▶ [Work to complete]: State only how many lines below include the word "grid".

----------------------------------------

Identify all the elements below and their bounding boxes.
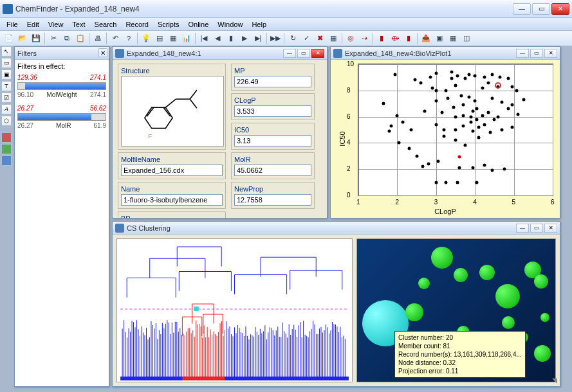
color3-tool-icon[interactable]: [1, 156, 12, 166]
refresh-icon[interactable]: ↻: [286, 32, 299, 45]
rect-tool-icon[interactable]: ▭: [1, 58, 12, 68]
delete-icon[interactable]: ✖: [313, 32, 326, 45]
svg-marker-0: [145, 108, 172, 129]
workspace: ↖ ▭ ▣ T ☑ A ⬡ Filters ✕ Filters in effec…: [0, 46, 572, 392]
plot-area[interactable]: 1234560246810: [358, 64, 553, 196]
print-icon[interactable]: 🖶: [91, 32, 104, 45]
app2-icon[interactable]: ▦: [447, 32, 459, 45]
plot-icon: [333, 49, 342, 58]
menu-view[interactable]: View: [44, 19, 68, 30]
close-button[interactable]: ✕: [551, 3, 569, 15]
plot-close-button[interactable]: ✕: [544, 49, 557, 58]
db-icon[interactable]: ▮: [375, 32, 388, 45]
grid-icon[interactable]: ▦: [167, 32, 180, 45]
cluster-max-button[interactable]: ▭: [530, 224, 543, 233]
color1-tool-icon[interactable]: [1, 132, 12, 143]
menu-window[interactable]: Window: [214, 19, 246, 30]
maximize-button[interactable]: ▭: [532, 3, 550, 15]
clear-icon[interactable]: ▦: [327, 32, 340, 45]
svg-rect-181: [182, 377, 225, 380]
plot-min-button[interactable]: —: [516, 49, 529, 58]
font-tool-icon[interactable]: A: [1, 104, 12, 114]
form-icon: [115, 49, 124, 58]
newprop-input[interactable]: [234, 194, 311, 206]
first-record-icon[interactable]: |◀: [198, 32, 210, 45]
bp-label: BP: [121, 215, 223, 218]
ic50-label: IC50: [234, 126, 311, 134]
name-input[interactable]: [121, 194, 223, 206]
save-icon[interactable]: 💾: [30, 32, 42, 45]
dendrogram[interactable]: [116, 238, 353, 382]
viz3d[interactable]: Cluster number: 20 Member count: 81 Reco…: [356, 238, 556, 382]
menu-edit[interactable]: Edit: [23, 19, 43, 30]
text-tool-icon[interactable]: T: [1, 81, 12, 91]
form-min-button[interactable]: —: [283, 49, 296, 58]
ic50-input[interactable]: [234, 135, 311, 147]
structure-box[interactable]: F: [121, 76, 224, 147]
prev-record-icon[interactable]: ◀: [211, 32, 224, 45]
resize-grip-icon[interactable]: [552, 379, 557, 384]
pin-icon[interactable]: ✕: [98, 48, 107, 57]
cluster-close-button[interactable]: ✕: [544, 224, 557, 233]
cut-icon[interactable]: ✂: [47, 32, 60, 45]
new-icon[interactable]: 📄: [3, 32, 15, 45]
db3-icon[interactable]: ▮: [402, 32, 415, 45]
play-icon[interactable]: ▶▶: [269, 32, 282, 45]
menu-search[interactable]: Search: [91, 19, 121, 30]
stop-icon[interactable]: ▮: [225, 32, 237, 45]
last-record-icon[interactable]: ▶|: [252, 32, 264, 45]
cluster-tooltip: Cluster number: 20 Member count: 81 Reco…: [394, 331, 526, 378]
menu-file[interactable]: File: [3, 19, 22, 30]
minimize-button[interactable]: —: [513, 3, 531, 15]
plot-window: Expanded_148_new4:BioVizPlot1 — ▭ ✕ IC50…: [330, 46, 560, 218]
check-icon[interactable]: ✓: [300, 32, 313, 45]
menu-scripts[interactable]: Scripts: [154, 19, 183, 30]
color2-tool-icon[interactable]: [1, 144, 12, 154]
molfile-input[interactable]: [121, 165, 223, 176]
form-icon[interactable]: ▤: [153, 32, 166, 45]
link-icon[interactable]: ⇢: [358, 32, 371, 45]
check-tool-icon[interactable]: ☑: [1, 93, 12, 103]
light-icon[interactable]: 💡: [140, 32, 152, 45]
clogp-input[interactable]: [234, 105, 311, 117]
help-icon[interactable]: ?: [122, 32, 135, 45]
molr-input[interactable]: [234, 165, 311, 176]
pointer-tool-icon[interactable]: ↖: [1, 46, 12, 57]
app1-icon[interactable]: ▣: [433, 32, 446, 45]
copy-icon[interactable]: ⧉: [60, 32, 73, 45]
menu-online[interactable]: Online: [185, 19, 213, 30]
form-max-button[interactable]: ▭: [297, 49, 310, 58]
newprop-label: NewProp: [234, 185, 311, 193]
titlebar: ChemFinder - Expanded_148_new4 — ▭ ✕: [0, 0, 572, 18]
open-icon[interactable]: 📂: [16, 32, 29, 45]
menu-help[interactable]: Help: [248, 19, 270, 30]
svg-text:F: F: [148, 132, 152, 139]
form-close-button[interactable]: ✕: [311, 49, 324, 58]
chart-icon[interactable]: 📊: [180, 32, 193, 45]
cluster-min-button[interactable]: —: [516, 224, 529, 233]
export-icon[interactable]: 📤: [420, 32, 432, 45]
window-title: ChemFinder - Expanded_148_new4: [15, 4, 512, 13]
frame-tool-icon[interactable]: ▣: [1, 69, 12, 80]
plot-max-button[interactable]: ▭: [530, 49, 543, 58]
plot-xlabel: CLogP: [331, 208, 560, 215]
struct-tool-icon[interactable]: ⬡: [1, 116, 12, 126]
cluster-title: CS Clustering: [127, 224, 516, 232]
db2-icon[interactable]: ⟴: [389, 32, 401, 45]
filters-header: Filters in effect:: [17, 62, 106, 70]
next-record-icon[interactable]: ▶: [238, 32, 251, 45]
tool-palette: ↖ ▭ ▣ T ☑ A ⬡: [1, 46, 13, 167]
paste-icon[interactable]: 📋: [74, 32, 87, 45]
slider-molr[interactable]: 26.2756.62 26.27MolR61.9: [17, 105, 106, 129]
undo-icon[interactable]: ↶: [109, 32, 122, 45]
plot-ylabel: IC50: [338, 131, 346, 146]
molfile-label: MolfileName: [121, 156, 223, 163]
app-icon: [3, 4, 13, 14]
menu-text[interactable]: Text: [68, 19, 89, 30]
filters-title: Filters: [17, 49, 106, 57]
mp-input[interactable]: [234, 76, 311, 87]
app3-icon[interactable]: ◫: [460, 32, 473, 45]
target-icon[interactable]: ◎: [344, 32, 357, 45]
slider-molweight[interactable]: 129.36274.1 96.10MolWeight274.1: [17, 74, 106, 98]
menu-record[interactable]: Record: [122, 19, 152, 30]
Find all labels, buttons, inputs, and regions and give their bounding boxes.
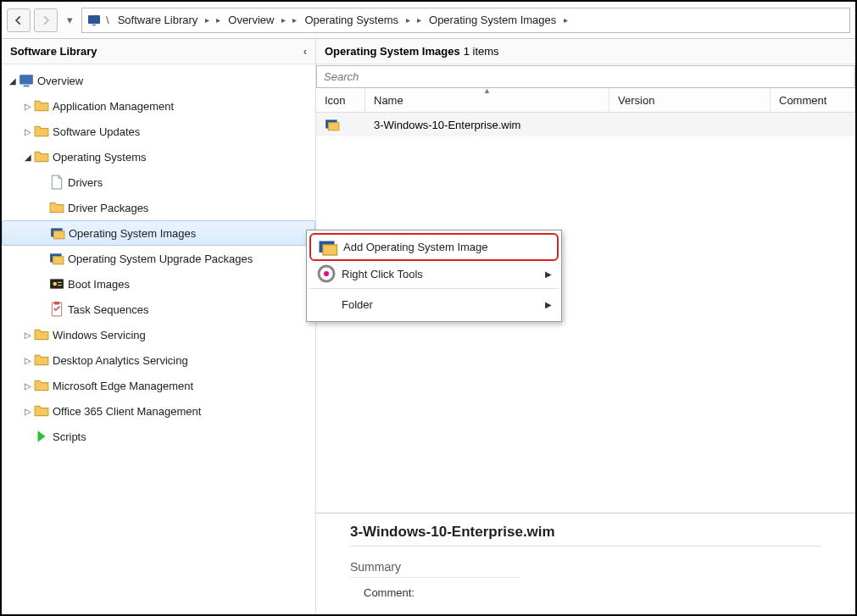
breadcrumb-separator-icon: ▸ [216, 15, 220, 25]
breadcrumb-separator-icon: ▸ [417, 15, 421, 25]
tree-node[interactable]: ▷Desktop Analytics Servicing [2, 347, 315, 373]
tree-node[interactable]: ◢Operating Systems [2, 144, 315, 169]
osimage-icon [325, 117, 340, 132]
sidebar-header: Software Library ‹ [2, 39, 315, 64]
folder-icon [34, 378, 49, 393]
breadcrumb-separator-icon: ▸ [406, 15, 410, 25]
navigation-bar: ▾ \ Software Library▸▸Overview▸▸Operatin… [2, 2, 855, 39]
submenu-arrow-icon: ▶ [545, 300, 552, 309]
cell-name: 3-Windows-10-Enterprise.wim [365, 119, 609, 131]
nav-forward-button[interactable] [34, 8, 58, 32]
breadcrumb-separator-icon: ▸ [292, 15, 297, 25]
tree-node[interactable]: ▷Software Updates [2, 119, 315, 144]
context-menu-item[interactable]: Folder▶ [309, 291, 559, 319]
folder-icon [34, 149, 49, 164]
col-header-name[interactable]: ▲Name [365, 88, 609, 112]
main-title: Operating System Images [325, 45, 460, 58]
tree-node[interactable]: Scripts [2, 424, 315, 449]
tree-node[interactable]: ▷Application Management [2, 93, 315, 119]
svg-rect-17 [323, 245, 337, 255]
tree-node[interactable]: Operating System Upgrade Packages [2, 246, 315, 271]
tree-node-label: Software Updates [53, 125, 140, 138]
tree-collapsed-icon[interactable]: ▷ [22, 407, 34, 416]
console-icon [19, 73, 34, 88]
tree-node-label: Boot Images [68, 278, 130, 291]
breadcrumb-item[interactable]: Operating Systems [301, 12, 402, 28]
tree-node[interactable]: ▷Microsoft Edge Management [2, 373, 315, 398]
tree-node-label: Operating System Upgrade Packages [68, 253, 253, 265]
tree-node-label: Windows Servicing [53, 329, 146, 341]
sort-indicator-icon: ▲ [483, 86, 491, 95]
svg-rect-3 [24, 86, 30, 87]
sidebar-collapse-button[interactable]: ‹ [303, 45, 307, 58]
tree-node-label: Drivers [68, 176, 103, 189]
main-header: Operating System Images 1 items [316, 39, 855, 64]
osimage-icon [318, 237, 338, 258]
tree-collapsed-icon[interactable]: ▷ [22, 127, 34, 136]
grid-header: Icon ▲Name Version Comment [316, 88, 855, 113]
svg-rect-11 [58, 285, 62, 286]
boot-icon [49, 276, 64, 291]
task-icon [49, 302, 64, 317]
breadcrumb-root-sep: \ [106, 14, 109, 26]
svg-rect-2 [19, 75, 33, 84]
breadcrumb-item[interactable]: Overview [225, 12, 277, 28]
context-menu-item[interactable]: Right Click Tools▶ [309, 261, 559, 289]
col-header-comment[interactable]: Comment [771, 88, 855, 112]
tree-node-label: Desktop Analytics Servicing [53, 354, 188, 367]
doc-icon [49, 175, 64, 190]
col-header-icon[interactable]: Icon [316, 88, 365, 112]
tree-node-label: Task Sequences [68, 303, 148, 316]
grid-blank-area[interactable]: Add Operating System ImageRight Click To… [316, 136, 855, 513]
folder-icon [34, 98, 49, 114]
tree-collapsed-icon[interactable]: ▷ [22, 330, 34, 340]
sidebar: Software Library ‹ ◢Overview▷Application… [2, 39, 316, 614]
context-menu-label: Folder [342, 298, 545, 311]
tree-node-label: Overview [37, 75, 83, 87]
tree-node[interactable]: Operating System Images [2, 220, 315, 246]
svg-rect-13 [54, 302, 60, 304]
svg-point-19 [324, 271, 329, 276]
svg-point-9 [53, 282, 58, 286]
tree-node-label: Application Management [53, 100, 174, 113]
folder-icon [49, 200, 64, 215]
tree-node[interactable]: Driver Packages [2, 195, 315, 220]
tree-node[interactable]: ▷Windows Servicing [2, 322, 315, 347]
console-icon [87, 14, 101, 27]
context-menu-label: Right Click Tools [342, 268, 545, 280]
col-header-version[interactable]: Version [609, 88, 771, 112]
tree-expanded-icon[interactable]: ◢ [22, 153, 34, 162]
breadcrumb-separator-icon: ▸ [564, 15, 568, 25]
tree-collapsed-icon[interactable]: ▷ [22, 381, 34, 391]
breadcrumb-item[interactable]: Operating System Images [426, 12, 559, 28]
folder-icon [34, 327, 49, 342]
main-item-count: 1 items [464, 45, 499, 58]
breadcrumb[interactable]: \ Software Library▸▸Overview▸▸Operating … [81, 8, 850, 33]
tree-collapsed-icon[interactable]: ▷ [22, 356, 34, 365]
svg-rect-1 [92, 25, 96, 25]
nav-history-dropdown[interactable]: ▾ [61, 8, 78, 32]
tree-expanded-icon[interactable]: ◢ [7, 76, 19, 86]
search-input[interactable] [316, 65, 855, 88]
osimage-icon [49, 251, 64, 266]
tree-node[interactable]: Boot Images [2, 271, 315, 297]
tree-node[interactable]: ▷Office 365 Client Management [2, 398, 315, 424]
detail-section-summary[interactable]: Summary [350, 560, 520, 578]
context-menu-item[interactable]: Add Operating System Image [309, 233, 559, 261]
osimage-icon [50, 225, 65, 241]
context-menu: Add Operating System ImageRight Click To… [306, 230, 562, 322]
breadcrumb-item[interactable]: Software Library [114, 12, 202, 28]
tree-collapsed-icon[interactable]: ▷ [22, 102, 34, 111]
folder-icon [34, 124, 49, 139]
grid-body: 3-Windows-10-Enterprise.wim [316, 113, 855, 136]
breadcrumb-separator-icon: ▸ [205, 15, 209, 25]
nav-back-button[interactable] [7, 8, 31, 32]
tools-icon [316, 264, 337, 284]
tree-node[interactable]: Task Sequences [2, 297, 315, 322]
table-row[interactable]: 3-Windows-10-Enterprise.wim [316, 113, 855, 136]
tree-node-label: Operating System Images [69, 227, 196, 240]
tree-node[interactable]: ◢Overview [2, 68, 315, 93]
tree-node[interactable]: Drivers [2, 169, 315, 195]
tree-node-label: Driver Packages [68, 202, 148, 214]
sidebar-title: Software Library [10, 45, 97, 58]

----------------------------------------

▶ [Response for this exercise]: 4